Nico Bolzan, Physiothérapeute, Clinica di Riabilitazione EOC (Ente Ospedaliero Cantonale), Faido

Quelles tâches accomplissez-vous personnellement lors des mesures de l’ANQ ?

En tant que physiothérapeute, je base mon travail sur la définition des objectifs du modèle de l’ANQ (CIF). Celle-ci est intégrée au système d’information hospitalier et accessible à tout moment. Et j’effectue des tests de marche de 6 minutes. À travers mon activité, j’aide les patientes et les patients à atteindre les objectifs définis. L’introduction des objectifs de réadaptation CIF a été une excellente décision, car elle permet de bien représenter l’efficacité du traitement concerné.

« Les mesures de l’ANQ sont notre gouvernail, en particulier pour les jeunes qui sortent de leurs études. »

Comment l’ANQ influence-t-elle votre activité ?

La réadaptation est de plus en plus importante actuellement et la phase aiguë devient de plus en plus courte. Par conséquent, le modèle interdisciplinaire et les instruments de mesure comme ceux de l’ANQ deviennent indispensables pour permettre d’offrir un accompagnement optimal aux patientes et aux patients.

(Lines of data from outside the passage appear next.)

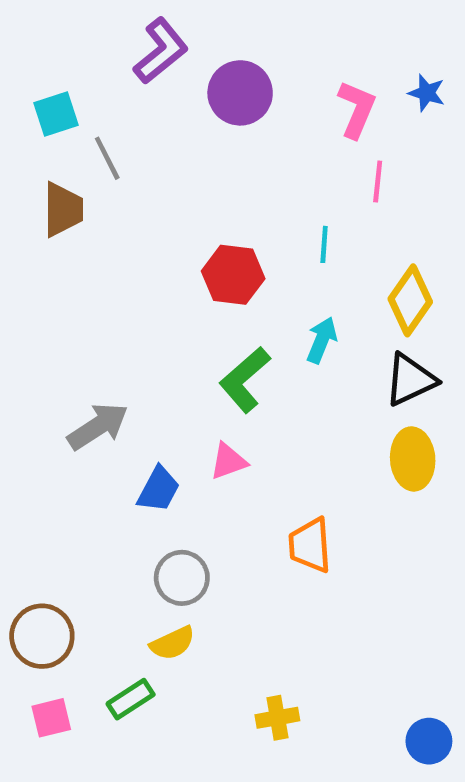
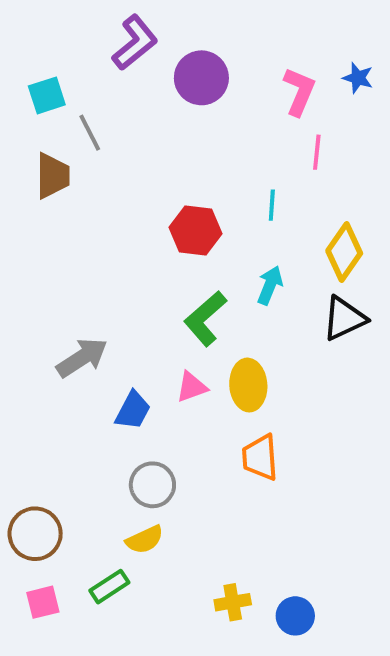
yellow ellipse: (413, 459) -> (248, 385), moved
blue circle: (429, 741) -> (295, 616), moved

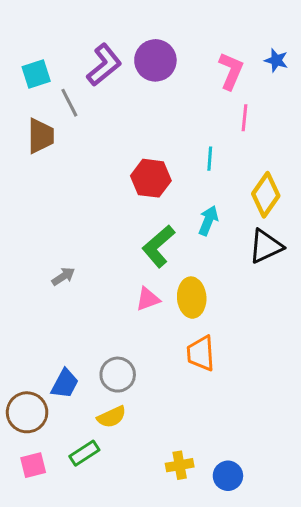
purple L-shape: (135, 43) -> (104, 65), moved
gray arrow: (82, 358) -> (63, 276), size x0.6
blue trapezoid: (133, 410) -> (65, 384), moved

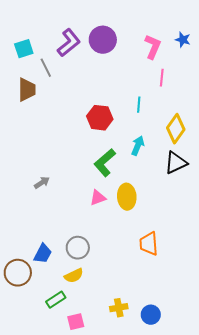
orange trapezoid: (201, 353) -> (149, 244), moved
pink square: (33, 465) -> (76, 322), moved

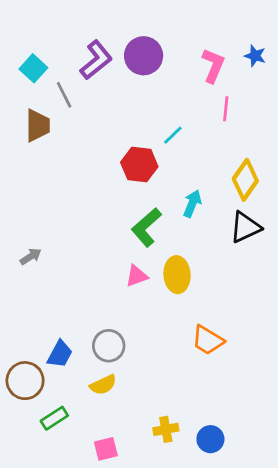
cyan square: (24, 49) -> (33, 68), turned -30
cyan line: (139, 105) -> (173, 135), moved, turned 42
gray arrow: (42, 183) -> (31, 257), moved
orange trapezoid: (149, 244) -> (208, 340), turned -55
green rectangle: (56, 300) -> (54, 418), moved

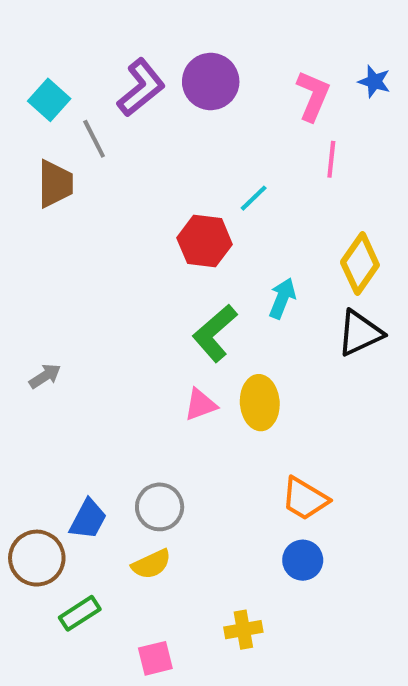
blue circle: (210, 439) -> (303, 560), moved

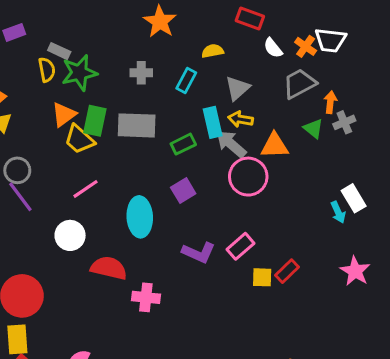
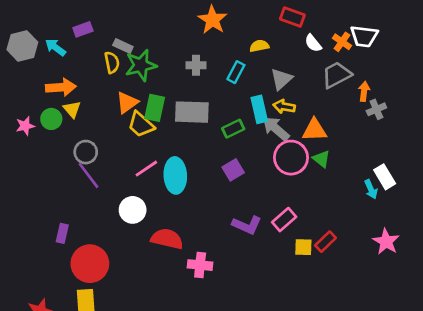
green triangle: (313, 129) -> (321, 159), moved
cyan ellipse: (140, 217) -> (175, 175), moved

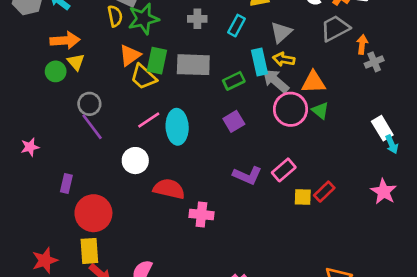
pink star: (25, 126) -> (30, 147), moved
cyan arrow: (371, 189) -> (392, 144), moved

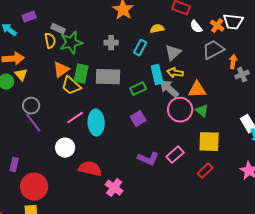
yellow square: (303, 197) -> (209, 142), moved, size x1.6
pink cross: (201, 215) -> (114, 188), turned 30

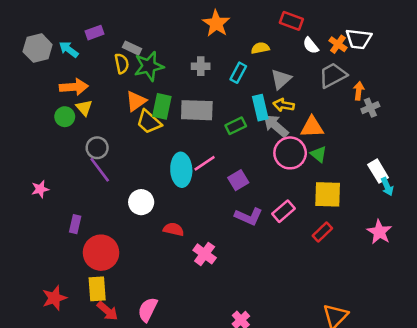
pink line: (75, 118) -> (205, 163), moved
purple square: (138, 119) -> (238, 180), moved
red semicircle: (90, 169) -> (174, 229), size x0.7

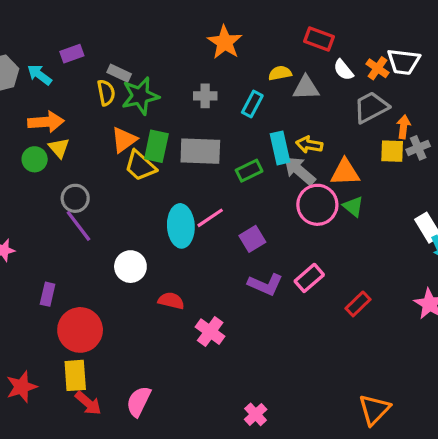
gray triangle: (281, 79) -> (306, 88), moved, turned 40
yellow square: (328, 194) -> (392, 151), moved, size x0.7

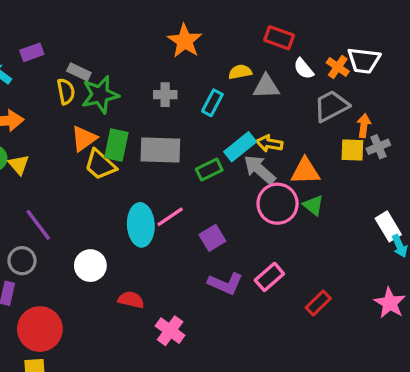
yellow triangle: (59, 148) -> (19, 165), moved
cyan rectangle: (280, 148) -> (240, 147), turned 64
gray circle: (75, 198) -> (22, 261), moved

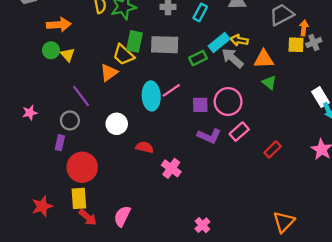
orange triangle: (84, 139) -> (109, 73), moved
pink circle: (278, 204) -> (228, 102), moved
purple square: (212, 238) -> (200, 105), turned 30

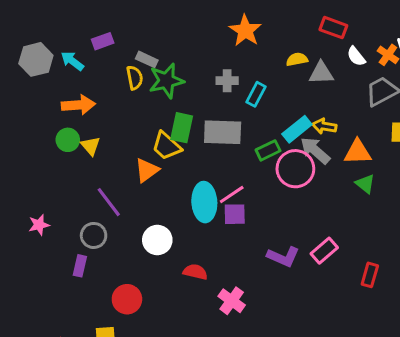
cyan rectangle: (200, 12) -> (256, 94), moved
pink circle: (228, 102) -> (295, 169), moved
purple square: (200, 105) -> (235, 214), moved
red rectangle: (273, 149) -> (370, 275), turned -30
red circle: (82, 167) -> (127, 299), moved, size x0.7

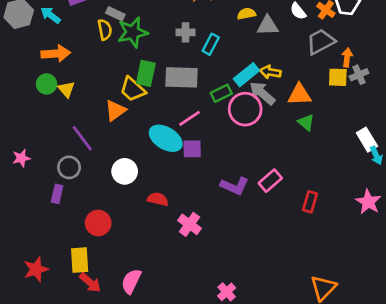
pink line: (232, 194) -> (190, 118), moved
cyan ellipse: (204, 202) -> (166, 138), turned -56

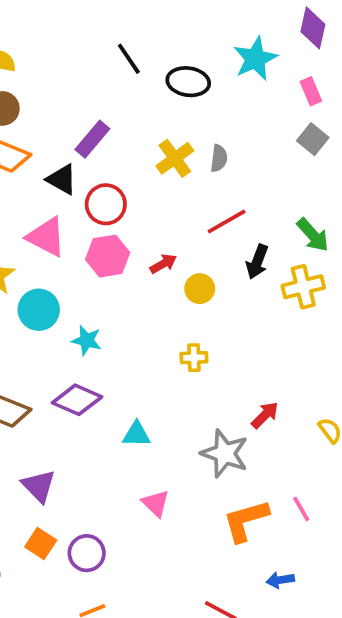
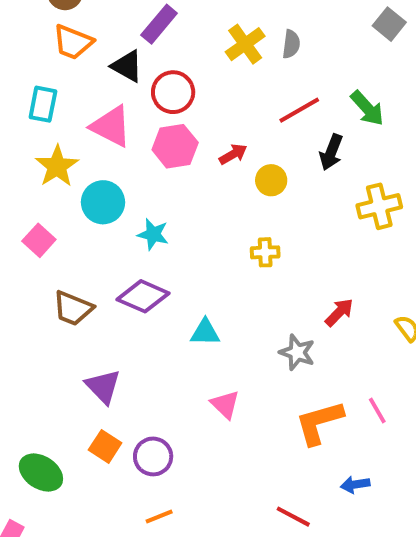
green arrow: (313, 235) -> (367, 108), moved
yellow cross: (303, 287) -> (379, 206), moved
gray star: (225, 453) -> (297, 352), size x0.7

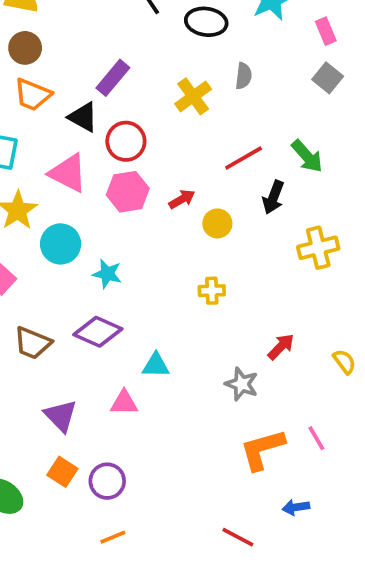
gray semicircle: (291, 44) -> (244, 76), moved
pink triangle: (225, 404) -> (124, 403), moved, turned -44

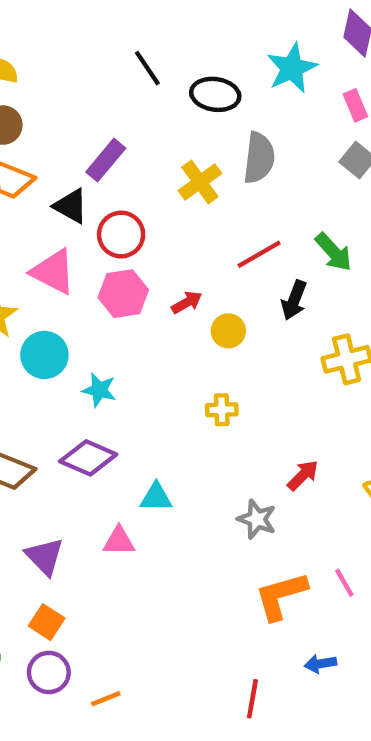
gray semicircle: (244, 76) -> (259, 158), size x1.6
purple circle: (107, 481) -> (49, 672), moved
red line: (238, 537) -> (252, 699), turned 72

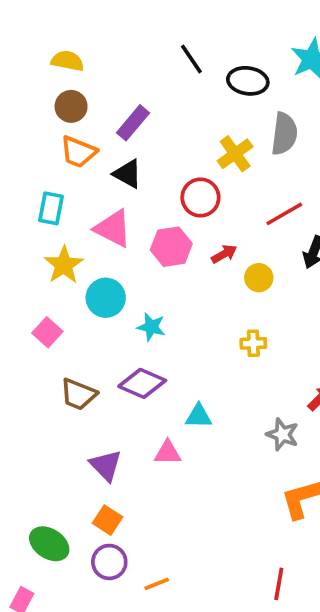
purple rectangle: (106, 160) -> (133, 123), moved
red circle: (121, 235) -> (200, 197), moved

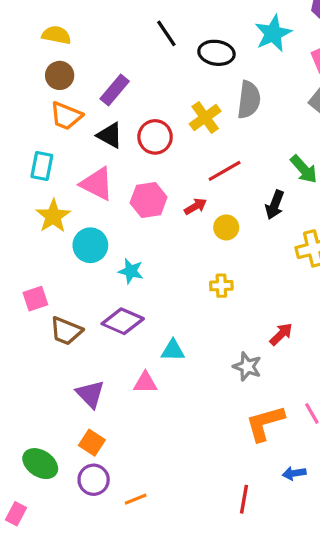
red circle: (200, 197) -> (155, 137), moved
red line: (284, 214) -> (225, 171), moved
pink square: (47, 332) -> (35, 299), moved, turned 30

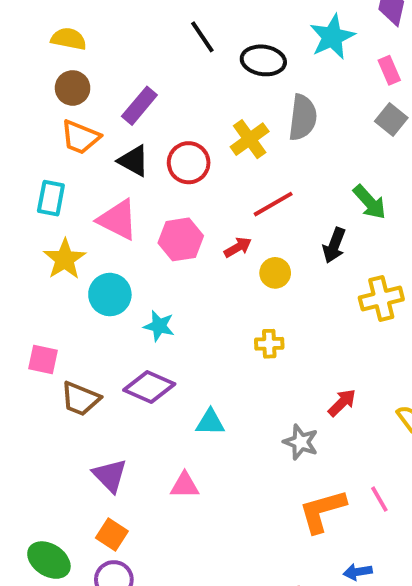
pink square: (35, 299) -> (43, 359), turned 30
pink triangle: (145, 383) -> (185, 485), moved

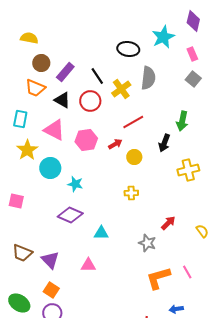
black line: (202, 37) -> (97, 76), moved
brown circle: (73, 88) -> (41, 63), moved
green arrow: (370, 202) -> (182, 121), turned 54
brown trapezoid: (80, 399) -> (22, 253), moved

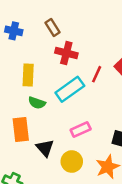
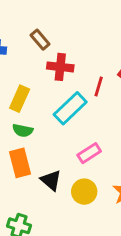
yellow rectangle: (28, 75) -> (20, 99), turned 30
green semicircle: (37, 103) -> (23, 130), moved

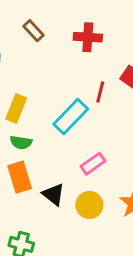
brown rectangle: (40, 40) -> (34, 31), moved
red cross: (60, 67) -> (88, 37), moved

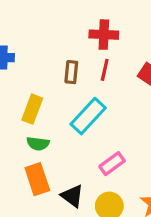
brown rectangle: (34, 31) -> (71, 72), moved, turned 50
red line: (100, 92) -> (105, 70), moved

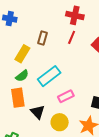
brown rectangle: (71, 72) -> (43, 38), moved
cyan rectangle: (88, 116) -> (49, 76), moved
green semicircle: (38, 144) -> (22, 76), turned -56

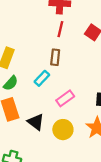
brown rectangle: (43, 38) -> (55, 57), moved
cyan rectangle: (49, 76) -> (42, 78), size x0.6

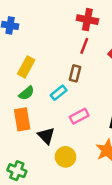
yellow circle: (63, 130) -> (66, 157), moved

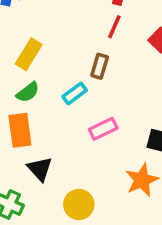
black triangle: (46, 136) -> (40, 169), moved
yellow circle: (66, 157) -> (79, 204), moved

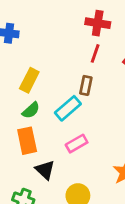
cyan rectangle: (75, 93) -> (68, 108), size x1.4
pink rectangle: (103, 129) -> (77, 144), moved

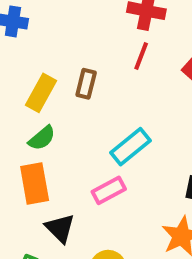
brown rectangle: (86, 85) -> (86, 84), moved
cyan rectangle: (68, 108) -> (130, 147), moved

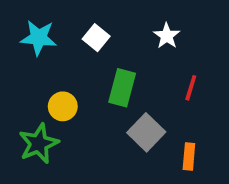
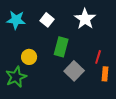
white star: (167, 36) -> (85, 19), size x1.5
red line: (191, 88) -> (98, 57), moved
orange rectangle: (189, 156) -> (105, 74), moved

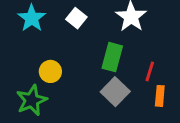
cyan star: (16, 20) -> (32, 18), turned 30
green rectangle: (61, 47) -> (112, 57), moved

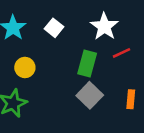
yellow circle: (50, 71) -> (25, 67), moved
red line: (150, 71) -> (122, 53), moved, turned 48

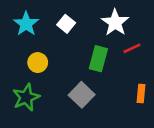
gray square: (90, 95) -> (82, 95), moved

Les résultats de la mesure montrent si nous leur apportons vraiment ce dont ils ont besoin. Avec la définition des objectifs selon le modèle de l’ANQ, nous disposons d’un genre de ligne directrice. Si l’état d’une patiente ou d’un patient change, nous pouvons adapter et/ou préciser l’objectif défini à l’admission.

Pouvez-vous citer un exemple concret ?

Bien sûr. Si quelqu’un a dû subir une opération de la hanche ou du genou et vient nous voir ensuite, trois à quatre objectifs principaux sont tout d’abord définis. Ces objectifs sont standardisés, par exemple une meilleure mobilité des articulations. Nous pouvons consigner les objectifs personnels des patientes et des patients dans un sous-chapitre.

« La réadaptation est de plus en plus importante, car le séjour moyen dans les hôpitaux de soins aigus est de plus en plus court et que la population vieillit. »

Qu’apportent les résultats de la mesure dans la physiothérapie en particulier ?

Ils constituent un instrument de traitement secondaire important : ils apportent des changements concrets car nous en tenons compte, notamment pour la gestion des sorties, la planification du traitement ou la participation. Aujourd’hui, nous mettons davantage l’accent sur les besoins d’une patiente/d’un patient après sa sortie de réadaptation. L’échelle FIM® permet de bien comprendre l’évolution d’une personne à cet égard, et je trouverais intéressant que cet instrument soit également introduit en physiothérapie.

Les résultats de l’ANQ ont-ils déjà donné lieu à des améliorations dans votre département ?

Oui, plusieurs. Désormais, nous remettons le calendrier de traitement du lendemain la veille au soir, car nous avons constaté que la patiente ou le patient a besoin d’informations supplémentaires et plus tôt afin de pouvoir s’y préparer mentalement. En outre, les proches savent quand ils peuvent venir rendre visite.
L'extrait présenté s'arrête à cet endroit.